Was ist denn das größte Missverständnis in der Öffentlichkeit, wenn es um die Zukunft der Arbeit mit Robotern geht?

Eine Fehlannahme ist etwa die verbreitete Angst davor, was Roboter oder was Künstliche Intelligenz (KI) uns alles antun werden. Dabei wird vergessen, dass diese Maschinen von Menschen entwickelt werden und dass wir mit ihrer Hilfe eine inklusivere Gesellschaft gestalten können. Wir können entscheiden, ob wir sie nutzen wollen, um Reichtum und Macht zu konzentrieren. Und ich gehe noch einen Schritt weiter und sage: Weil diese Technologie so machtvoll ist, gibt sie uns die Möglichkeit, die Welt besser zu machen. Wir haben mehr Kontrolle über die Welt als je zuvor.

Wie können wir die Welt verbessern mithilfe von Automatisierung?

Ich sehe da sehr viele Ansatzpunkte. Technologen können diese Tools so gestalten, dass sie unsere Arbeit spannender machen und uns lästige Tätigkeiten abnehmen. Ich berate beispielsweise ein Unternehmen, das KI im Callcenter einsetzt. Aber nicht, um Mitarbeiter zu ersetzen, sondern um ihnen zu helfen: Die KI gibt ihnen Ratschläge, welche Themen sie in einem laufenden Gespräch als nächstes ansprechen könnten, wie sie gerade auf den anderen wirken oder wo die Interaktion gerade stockt. Mensch und Maschine zusammen machen hier einen deutlich besseren Job als der Mensch oder die Maschine allein.

Ganze Berufe zu automatisieren würde also die Möglichkeiten der KI gar nicht optimal ausnutzen?

Ja, und viele Manager denken gerade nicht kreativ genug. Sie schauen sich etwas an und fragen: Wie können wir das automatisieren? Dabei sollten sie fragen: Wie können wir das besser machen? Manager können Menschen mit Technologie unterstützen statt sie zu ersetzen. Und wenn wir mehr Menschen beschäftigen, erarbeiten wir mehr Reichtum für alle.

Anders als in "The second machine age" sagen Sie jetzt also, dass Mensch und Maschine zusammenarbeiten werden. Haben Sie Ihre Ansichten geändert?
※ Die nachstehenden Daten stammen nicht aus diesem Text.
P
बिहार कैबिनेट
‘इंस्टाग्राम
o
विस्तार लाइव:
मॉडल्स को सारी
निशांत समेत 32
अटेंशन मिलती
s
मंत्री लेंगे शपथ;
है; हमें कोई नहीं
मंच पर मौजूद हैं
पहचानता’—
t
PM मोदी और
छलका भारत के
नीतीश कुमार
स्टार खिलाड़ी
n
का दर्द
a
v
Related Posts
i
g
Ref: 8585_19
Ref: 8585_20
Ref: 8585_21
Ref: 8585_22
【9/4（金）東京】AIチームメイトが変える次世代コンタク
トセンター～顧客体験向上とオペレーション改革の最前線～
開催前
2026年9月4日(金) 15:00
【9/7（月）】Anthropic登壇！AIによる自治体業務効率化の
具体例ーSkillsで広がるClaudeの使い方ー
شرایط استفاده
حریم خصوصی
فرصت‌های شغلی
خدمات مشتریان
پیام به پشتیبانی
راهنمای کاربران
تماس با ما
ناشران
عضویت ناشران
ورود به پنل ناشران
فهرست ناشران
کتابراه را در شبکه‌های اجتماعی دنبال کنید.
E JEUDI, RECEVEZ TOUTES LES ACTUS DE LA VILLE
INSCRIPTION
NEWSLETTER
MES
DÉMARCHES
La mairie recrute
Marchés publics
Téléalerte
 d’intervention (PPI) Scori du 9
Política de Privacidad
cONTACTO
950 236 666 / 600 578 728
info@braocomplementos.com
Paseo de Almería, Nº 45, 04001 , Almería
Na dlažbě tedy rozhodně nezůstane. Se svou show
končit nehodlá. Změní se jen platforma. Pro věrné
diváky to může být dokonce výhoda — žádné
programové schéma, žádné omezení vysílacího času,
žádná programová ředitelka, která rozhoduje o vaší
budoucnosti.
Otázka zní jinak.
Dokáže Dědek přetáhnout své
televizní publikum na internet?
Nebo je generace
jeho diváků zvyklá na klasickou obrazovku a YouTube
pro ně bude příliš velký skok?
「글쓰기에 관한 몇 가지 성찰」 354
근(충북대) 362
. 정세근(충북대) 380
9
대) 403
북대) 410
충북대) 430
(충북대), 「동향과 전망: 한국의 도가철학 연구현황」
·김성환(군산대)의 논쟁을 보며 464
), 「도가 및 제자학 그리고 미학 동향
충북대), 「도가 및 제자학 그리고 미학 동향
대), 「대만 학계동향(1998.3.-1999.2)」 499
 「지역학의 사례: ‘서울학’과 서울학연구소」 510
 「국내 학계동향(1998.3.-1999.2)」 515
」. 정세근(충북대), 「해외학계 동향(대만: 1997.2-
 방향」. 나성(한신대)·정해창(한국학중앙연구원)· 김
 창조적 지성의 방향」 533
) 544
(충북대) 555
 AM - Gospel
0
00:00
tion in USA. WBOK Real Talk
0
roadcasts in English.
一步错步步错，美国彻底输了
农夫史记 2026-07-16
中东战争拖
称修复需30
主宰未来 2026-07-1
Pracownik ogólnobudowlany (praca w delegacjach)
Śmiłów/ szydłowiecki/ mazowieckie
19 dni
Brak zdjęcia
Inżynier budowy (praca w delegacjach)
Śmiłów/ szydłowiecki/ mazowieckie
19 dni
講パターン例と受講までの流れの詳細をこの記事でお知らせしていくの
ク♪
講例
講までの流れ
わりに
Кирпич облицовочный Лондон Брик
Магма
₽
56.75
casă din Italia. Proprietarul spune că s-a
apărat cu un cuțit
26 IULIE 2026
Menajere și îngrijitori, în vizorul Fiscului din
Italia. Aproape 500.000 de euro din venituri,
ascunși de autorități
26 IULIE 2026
Ich würde sagen nein, aber vielleicht habe ich das damals nicht klar genug ausgedrückt. Schon in unserem Buch "Race against the machine" von 2011 haben Andrew McAfee und ich gesagt, dass es eigentlich "Race with the machines" heißen müsste. Dass wir nicht gegen die Maschine ankämpfen sollten, sondern uns zusammentun, um mehr Wert zu erarbeiten. Wir haben die Chance auf so viel mehr Produktivität, also sollten wir sie nutzen. Ich bin erstaunt, dass so viele Menschen fordern, diese Entwicklung zu bremsen. Wir erhöhen damit doch den Wohlstand aller.

Wirklich aller? Wer profitiert denn von dieser gesteigerten Produktivität? Sind es nicht die, die ohnehin schon viel besitzen, die großen Unternehmen?

Oh ja, das stimmt natürlich. Wir können mehr Reichtum schaffen, aber es gibt natürlich keinen Automatismus, der dafür sorgt, dass dieser Reichtum breit geteilt wird. Wir müssen aktiv werden als Unternehmer und Politiker und dafür sorgen, dass es so kommt. Das ist die Herausforderung. Und das ist keine Entscheidung, die Maschinen für uns treffen können, die müssen wir selbst treffen.